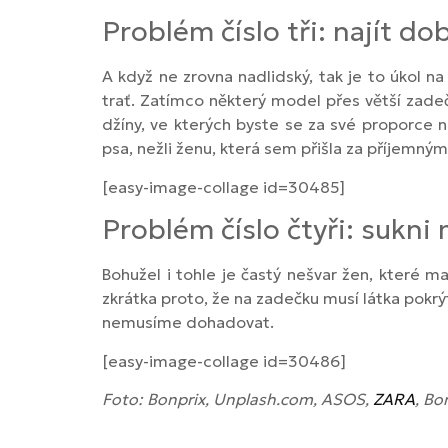
Problém číslo tři: najít d
A když ne zrovna nadlidský, tak je to úkol 
trať. Zatímco některý model přes větší zadeč
džíny, ve kterých byste se za své proporce
psa, nežli ženu, která sem přišla za příjemný
[easy-image-collage id=30485]
Problém číslo čtyři: sukni
Bohužel i tohle je častý nešvar žen, které m
zkrátka proto, že na zadečku musí látka pokr
nemusíme dohadovat.
[easy-image-collage id=30486]
Foto: Bonprix, Unplash.com, ASOS,
ZARA
, Bo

Task: What is needed is a word-for-word transcription of all the entries, with the pictures dropped.

The completed task:
Problém číslo tři: najít d
A když ne zrovna nadlidský, tak je to úkol 
trať. Zatímco některý model přes větší zadeč
džíny, ve kterých byste se za své proporce
psa, nežli ženu, která sem přišla za příjemný
[easy-image-collage id=30485]
Problém číslo čtyři: sukni
Bohužel i tohle je častý nešvar žen, které m
zkrátka proto, že na zadečku musí látka pokr
nemusíme dohadovat.
[easy-image-collage id=30486]
Foto: Bonprix, Unplash.com, ASOS,
ZARA
, Bo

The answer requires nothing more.